[Extracted page text data]

--

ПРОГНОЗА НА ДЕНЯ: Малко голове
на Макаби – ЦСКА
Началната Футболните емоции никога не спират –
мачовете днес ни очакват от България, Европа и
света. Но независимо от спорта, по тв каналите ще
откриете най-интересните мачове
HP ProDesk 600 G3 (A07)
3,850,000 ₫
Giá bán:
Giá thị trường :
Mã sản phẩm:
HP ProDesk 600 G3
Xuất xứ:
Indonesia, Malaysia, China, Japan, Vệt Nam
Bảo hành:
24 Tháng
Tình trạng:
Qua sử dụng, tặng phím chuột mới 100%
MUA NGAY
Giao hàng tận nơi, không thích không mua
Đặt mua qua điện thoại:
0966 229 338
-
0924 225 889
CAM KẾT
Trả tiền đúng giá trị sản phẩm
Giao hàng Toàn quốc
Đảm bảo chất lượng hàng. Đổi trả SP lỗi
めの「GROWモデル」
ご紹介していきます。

--

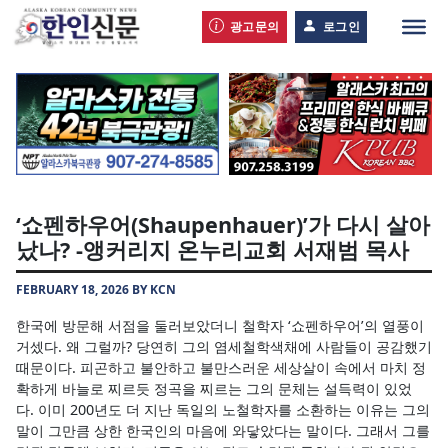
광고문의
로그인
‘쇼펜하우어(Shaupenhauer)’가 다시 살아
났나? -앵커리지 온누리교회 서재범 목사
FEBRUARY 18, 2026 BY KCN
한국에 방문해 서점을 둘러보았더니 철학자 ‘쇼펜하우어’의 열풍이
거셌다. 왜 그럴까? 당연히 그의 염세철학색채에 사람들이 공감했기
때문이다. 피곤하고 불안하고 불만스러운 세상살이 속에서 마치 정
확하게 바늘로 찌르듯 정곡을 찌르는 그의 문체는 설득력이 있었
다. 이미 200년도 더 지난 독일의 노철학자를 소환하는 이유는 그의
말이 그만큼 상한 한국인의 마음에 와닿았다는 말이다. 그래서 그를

--

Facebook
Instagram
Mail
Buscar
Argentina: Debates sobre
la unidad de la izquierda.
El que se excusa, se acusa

--

* EXERCISE GOAL *
Out of the entries, pull every line that mentions "ProDesk".

* RESULT *
HP ProDesk 600 G3 (A07)
HP ProDesk 600 G3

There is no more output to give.